Tel: (05)2720411 ext. Office 53200 Lab 53201
Professor, Department of Life Science/Institute of Molecular Biology National Chung Cheng University
My research is concerned with the study of proteins, especially those involved in neuronal functions. The research involved isolation of proteins, determination of their structures and properties, cloning, and expression. The research is basic in nature, but significant relationships between this research and human disease. The research projects include two parts. First is focused on the interactions between the protein phosphatase-1 (PP1) and its regulatory proteins, which play a key role in dopaminergic signal transduction of the brain. My laboratory has identified the mechanism of PP1 regulated by one of its inhibitors, inhibitor-2. Recent studies have led to the elucidation of the first secondary structure of inhibitor-2 by NMR. Our final goals are to better understand the molecular mechanism in regulation of PP1, which may result in the design of drugs capable of mimicking or antagonizing the action of PP1, and the role of PP1 in regulation of neuronal functions. Purification and characterization of the novel PP1-binding proteins will be also included. A second area of research created recently concerns the mechanism in prevention of Ab polymerization and the structural differences of apoE isoforms, both of which are highly associated with the pathogenesis of the Alzheimer's disease (AD).

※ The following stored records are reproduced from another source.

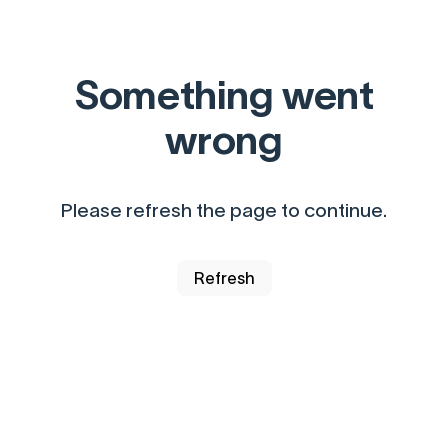
Something went
wrong
Please refresh the page to continue.
Refresh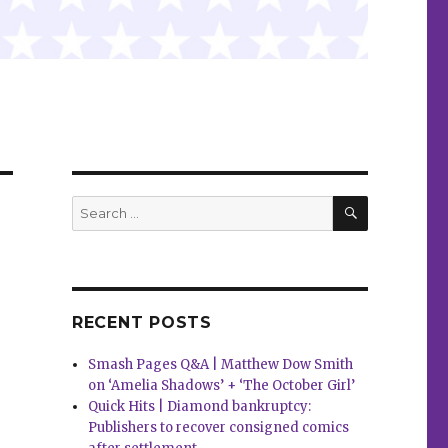
SEARCH
Search
for:
RECENT POSTS
Smash Pages Q&A | Matthew Dow Smith
on ‘Amelia Shadows’ + ‘The October Girl’
Quick Hits | Diamond bankruptcy:
Publishers to recover consigned comics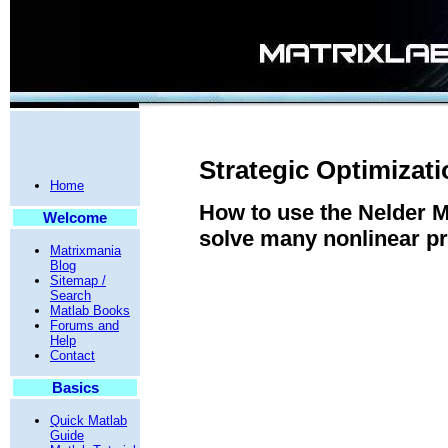
Strategic Optimizat
Home
How to use the Nelder 
Welcome
solve many nonlinear p
Matrixmania
Blog
Sitemap /
Search
Matlab Books
Forums and
Help
Contact
Basics
Quick Matlab
Guide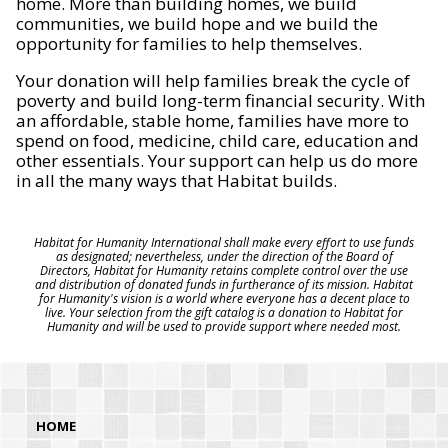
home. More than building homes, we build
communities, we build hope and we build the
opportunity for families to help themselves.
Your donation will help families break the cycle of
poverty and build long-term financial security. With
an affordable, stable home, families have more to
spend on food, medicine, child care, education and
other essentials. Your support can help us do more
in all the many ways that Habitat builds.
Habitat for Humanity International shall make every effort to use funds
as designated; nevertheless, under the direction of the Board of
Directors, Habitat for Humanity retains complete control over the use
and distribution of donated funds in furtherance of its mission. Habitat
for Humanity's vision is a world where everyone has a decent place to
live. Your selection from the gift catalog is a donation to Habitat for
Humanity and will be used to provide support where needed most.
HOME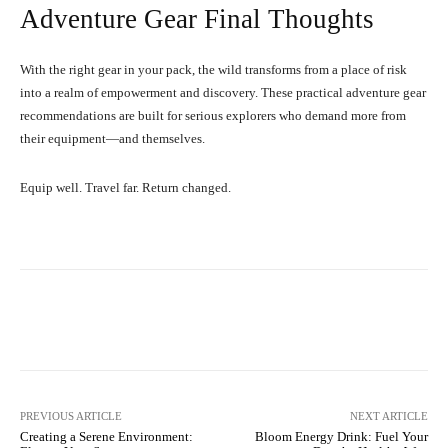
Adventure Gear Final Thoughts
With the right gear in your pack, the wild transforms from a place of risk
into a realm of empowerment and discovery. These practical adventure gear
recommendations are built for serious explorers who demand more from
their equipment—and themselves.
Equip well. Travel far. Return changed.
Facebook
X
Pinterest
What
PREVIOUS ARTICLE
NEXT ARTICLE
Creating a Serene Environment:
Bloom Energy Drink: Fuel Your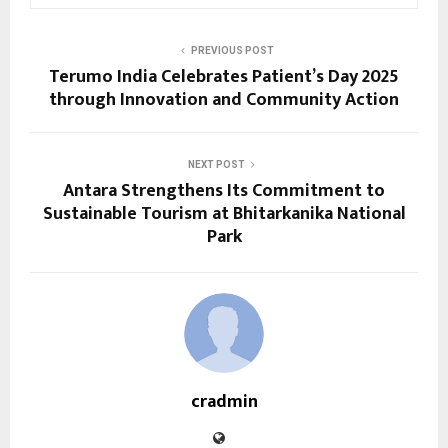
PREVIOUS POST
Terumo India Celebrates Patient’s Day 2025
through Innovation and Community Action
NEXT POST
Antara Strengthens Its Commitment to
Sustainable Tourism at Bhitarkanika National
Park
cradmin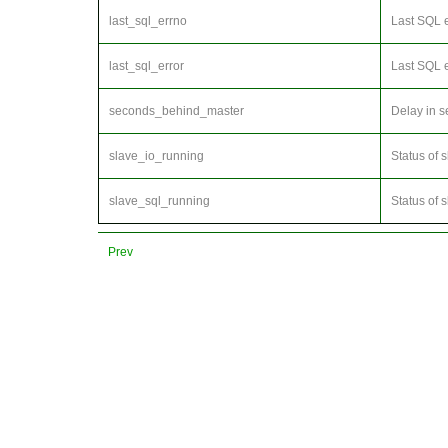
last_sql_errno
Last SQL 
last_sql_error
Last SQL e
seconds_behind_master
Delay in s
slave_io_running
Status of 
slave_sql_running
Status of 
Prev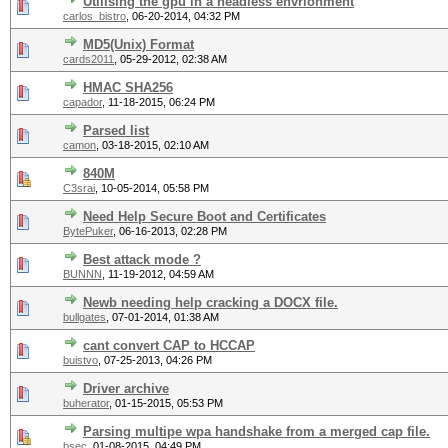
Utilising the gpu in a headless envrionment
carlos_bistro
,
06-20-2014, 04:32 PM
MD5(Unix) Format
cards2011
,
05-29-2012, 02:38 AM
HMAC SHA256
capador
,
11-18-2015, 06:24 PM
Parsed list
camon
,
03-18-2015, 02:10 AM
840M
C3srai
,
10-05-2014, 05:58 PM
Need Help Secure Boot and Certificates
BytePuker
,
06-16-2013, 02:28 PM
Best attack mode ?
BUNNN
,
11-19-2012, 04:59 AM
Newb needing help cracking a DOCX file.
bullgates
,
07-01-2014, 01:38 AM
cant convert CAP to HCCAP
buistvo
,
07-25-2013, 04:26 PM
Driver archive
buherator
,
01-15-2015, 05:53 PM
Parsing multipe wpa handshake from a merged cap file.
bsec
,
01-08-2015, 04:49 PM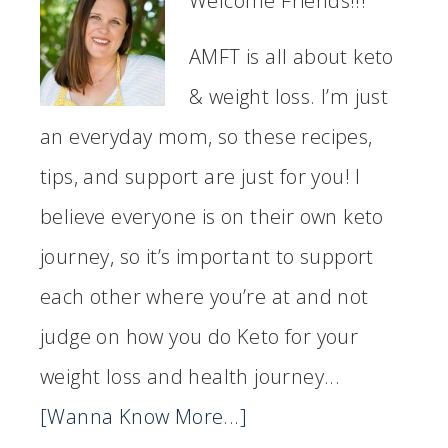
Welcome Friends!!!
AMFT is all about keto
& weight loss. I’m just
an everyday mom, so these recipes,
tips, and support are just for you! I
believe everyone is on their own keto
journey, so it’s important to support
each other where you’re at and not
judge on how you do Keto for your
weight loss and health journey...
[Wanna Know More...]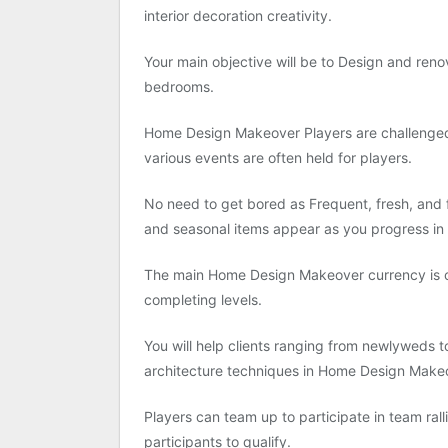
interior decoration creativity.
Your main objective will be to Design and renov
bedrooms.
Home Design Makeover Players are challenge
various events are often held for players.
No need to get bored as Frequent, fresh, and f
and seasonal items appear as you progress in
The main Home Design Makeover currency is co
completing levels.
You will help clients ranging from newlyweds t
architecture techniques in Home Design Make
Players can team up to participate in team ral
participants to qualify.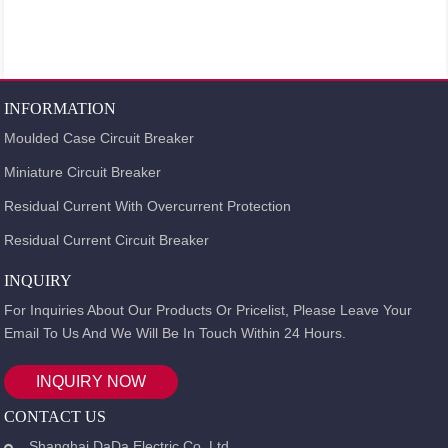
INFORMATION
Moulded Case Circuit Breaker
Miniature Circuit Breaker
Residual Current With Overcurrent Protection
Residual Current Circuit Breaker
INQUIRY
For Inquiries About Our Products Or Pricelist, Please Leave Your
Email To Us And We Will Be In Touch Within 24 Hours.
INQUIRY NOW
CONTACT US
Shanghai DaDa Electric Co.,Ltd.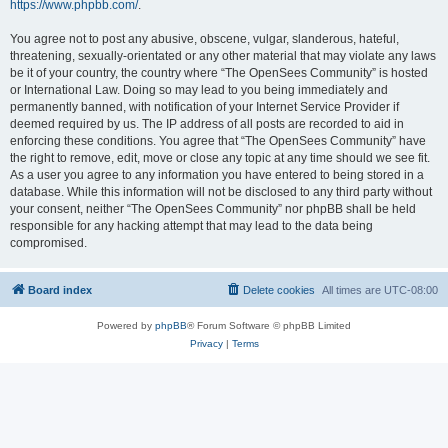
https://www.phpbb.com/
.
You agree not to post any abusive, obscene, vulgar, slanderous, hateful,
threatening, sexually-orientated or any other material that may violate any laws
be it of your country, the country where “The OpenSees Community” is hosted
or International Law. Doing so may lead to you being immediately and
permanently banned, with notification of your Internet Service Provider if
deemed required by us. The IP address of all posts are recorded to aid in
enforcing these conditions. You agree that “The OpenSees Community” have
the right to remove, edit, move or close any topic at any time should we see fit.
As a user you agree to any information you have entered to being stored in a
database. While this information will not be disclosed to any third party without
your consent, neither “The OpenSees Community” nor phpBB shall be held
responsible for any hacking attempt that may lead to the data being
compromised.
Board index
Delete cookies
All times are
UTC-08:00
Powered by
phpBB
® Forum Software © phpBB Limited
Privacy
|
Terms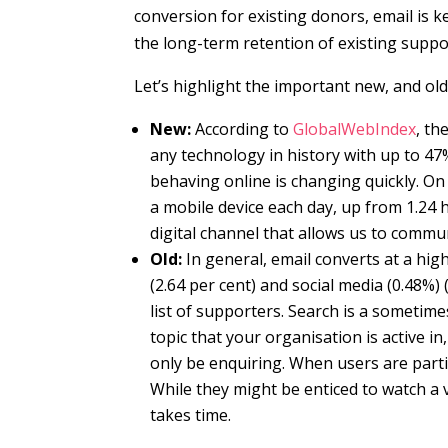
conversion for existing donors, email is k
the long-term retention of existing suppo
Let’s highlight the important new, and old
New:
According to
GlobalWebIndex
, th
any technology in history with up to 4
behaving online is changing quickly. On
a mobile device each day, up from 1.24 ho
digital channel that allows us to commu
Old:
In general, email converts at a hig
(2.64 per cent) and social media (0.48%) 
list of supporters. Search is a someti
topic that your organisation is active i
only be enquiring.
When users are partic
While they might be enticed to watch a v
takes time.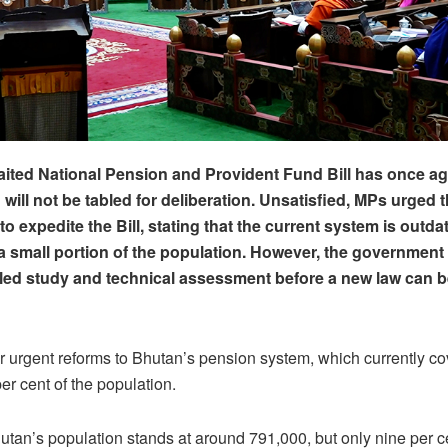
ited National Pension and Provident Fund Bill has once a
will not be tabled for deliberation. Unsatisfied,
MPs
urged t
o expedite the Bill, stating that the current system is outd
a small portion of the population. However, the government
iled study and technical assessment before a new law can 
r urgent reforms to Bhutan’s pension system, which currently co
er cent of the population.
hutan’s population stands at around 791,000, but only nine per ce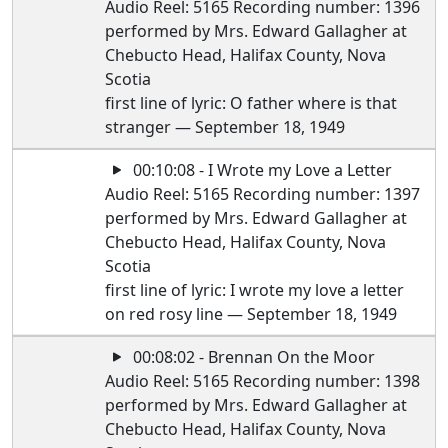
Audio Reel: 5165 Recording number: 1396
performed by Mrs. Edward Gallagher at
Chebucto Head, Halifax County, Nova
Scotia
first line of lyric: O father where is that
stranger — September 18, 1949
00:10:08 - I Wrote my Love a Letter
Audio Reel: 5165 Recording number: 1397
performed by Mrs. Edward Gallagher at
Chebucto Head, Halifax County, Nova
Scotia
first line of lyric: I wrote my love a letter
on red rosy line — September 18, 1949
00:08:02 - Brennan On the Moor
Audio Reel: 5165 Recording number: 1398
performed by Mrs. Edward Gallagher at
Chebucto Head, Halifax County, Nova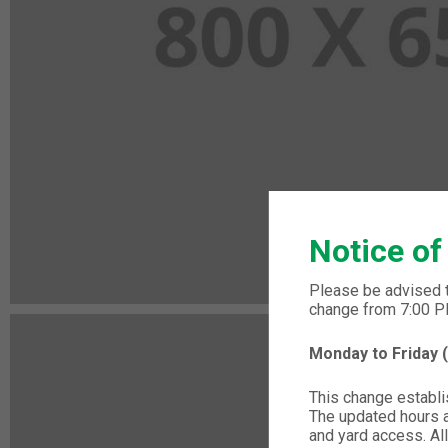
Notice of
Please be advised 
change from 7:00 
Monday to Friday
This change establis
The updated hours ap
and yard access. All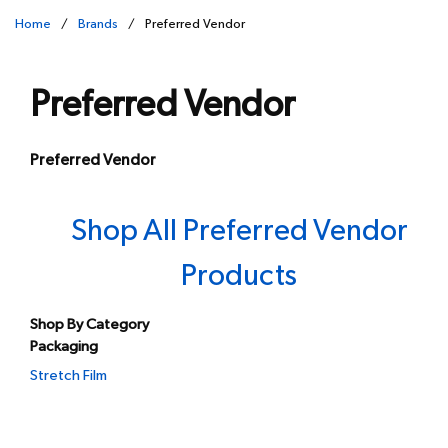
Home
/
Brands
/
Preferred Vendor
Preferred Vendor
Preferred Vendor
Shop All Preferred Vendor
Products
Shop By Category
Packaging
Stretch Film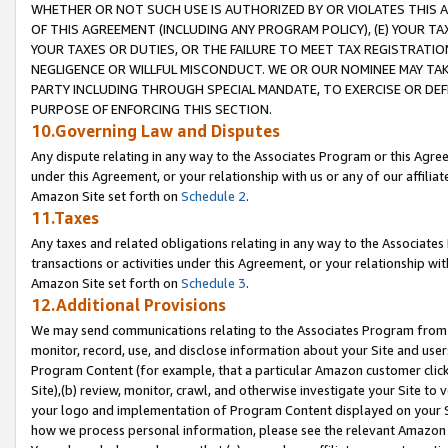
WHETHER OR NOT SUCH USE IS AUTHORIZED BY OR VIOLATES THIS A
OF THIS AGREEMENT (INCLUDING ANY PROGRAM POLICY), (E) YOUR TA
YOUR TAXES OR DUTIES, OR THE FAILURE TO MEET TAX REGISTRATIO
NEGLIGENCE OR WILLFUL MISCONDUCT. WE OR OUR NOMINEE MAY TA
PARTY INCLUDING THROUGH SPECIAL MANDATE, TO EXERCISE OR DEF
PURPOSE OF ENFORCING THIS SECTION.
10.Governing Law and Disputes
Any dispute relating in any way to the Associates Program or this Agree
under this Agreement, or your relationship with us or any of our affilia
Amazon Site set forth on
Schedule 2
.
11.Taxes
Any taxes and related obligations relating in any way to the Associate
transactions or activities under this Agreement, or your relationship with
Amazon Site set forth on
Schedule 3
.
12.Additional Provisions
We may send communications relating to the Associates Program from tim
monitor, record, use, and disclose information about your Site and user
Program Content (for example, that a particular Amazon customer clic
Site),(b) review, monitor, crawl, and otherwise investigate your Site to 
your logo and implementation of Program Content displayed on your Sit
how we process personal information, please see the relevant Amazon P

Recently, we have planed to design the photo-sensitive peptides that can block the Ab polymerization. Our aim is to use NMR to elucidate 3-dimensional structure of Ab:peptide complex, providing the targets for design of therapeutic drugs in preventing the development of AD. Three common alleles of human apoE, e2, e3 and e4, are found, differing by a single amino acid substitution in residue-112 and –158 and showing the remarkable differences in their biochemistry, and cellular metabolism and biological functions. In this project, we focus on the structural studies of apoE isoforms by using NMR (collaborated with Dr. Ta-Hsien Lin, at VGH, Taipei). Our goals are to understand the relationship between protein structure and function.